DoWhy: Interpreters for Causal Estimators#

This is a quick introduction to the use of interpreters in the DoWhy causal inference library. We will load in a sample dataset, use different methods for estimating the causal effect of a (pre-specified)treatment variable on a (pre-specified) outcome variable and demonstrate how to interpret the obtained results.

First, let us add the required path for Python to find the DoWhy code and load all required packages

[1]:
%load_ext autoreload
%autoreload 2
[2]:
import numpy as np
import pandas as pd
import logging

import dowhy
from dowhy import CausalModel
import dowhy.datasets

Now, let us load a dataset.
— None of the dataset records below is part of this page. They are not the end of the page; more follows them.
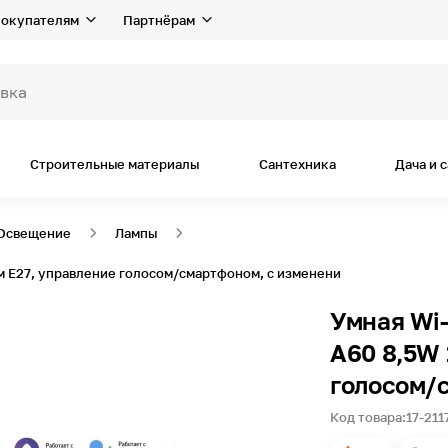
окупателям
Партнёрам
Строительные материалы
Сантехника
Дача и 
Освещение
Лампы
м E27, управление голосом/смартфоном, с изменени
Умная Wi-
А60 8,5W 
голосом/
Код товара:
17-211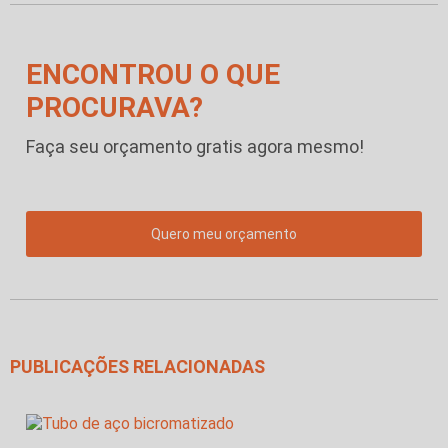
ENCONTROU O QUE
PROCURAVA?
Faça seu orçamento gratis agora mesmo!
Quero meu orçamento
PUBLICAÇÕES RELACIONADAS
For simplicity, we simulate a dataset with linear relationships between common causes and treatment, and common causes and outcome.

Beta is the true causal effect.

[3]:
data = dowhy.datasets.linear_dataset(beta=1,
        num_common_causes=5,
        num_instruments = 2,
        num_treatments=1,
        num_discrete_common_causes=1,
        num_samples=10000,
        treatment_is_binary=True,
        outcome_is_binary=False)
df = data["df"]
print(df[df.v0==True].shape[0])
df
8470
[3]:
Z0 Z1 W0 W1 W2 W3 W4 v0 y
0 1.0 0.758179 0.223113 -0.583247 1.561522 0.016196 3 True 3.919456
1 1.0 0.336647 0.339881 0.042399 -1.543854 0.047453 1 True 0.311371
2 1.0 0.019540 -0.224140 -1.984048 0.460944 -0.704755 3 True 1.732886
3 1.0 0.811149 -1.666045 1.904262 0.062447 -0.203613 3 True 2.805750
4 1.0 0.816470 0.409841 -0.913059 -0.064024 0.073619 3 True 2.319611
... ... ... ... ... ... ... ... ... ...
9995 0.0 0.577807 -1.296264 -0.774313 -0.110763 -1.224282 2 True 0.668734
9996 0.0 0.981149 -2.850787 0.037785 -0.597924 -2.228819 1 True -0.898895
9997 0.0 0.747377 -0.952558 0.711825 2.137963 -1.312254 0 True 2.795585
9998 0.0 0.828307 -0.555047 0.259252 0.169997 0.896667 0 True 1.032831
9999 0.0 0.064636 -0.465600 -1.135197 -0.625661 -0.010386 0 False -1.554850

10000 rows × 9 columns

Note that we are using a pandas dataframe to load the data.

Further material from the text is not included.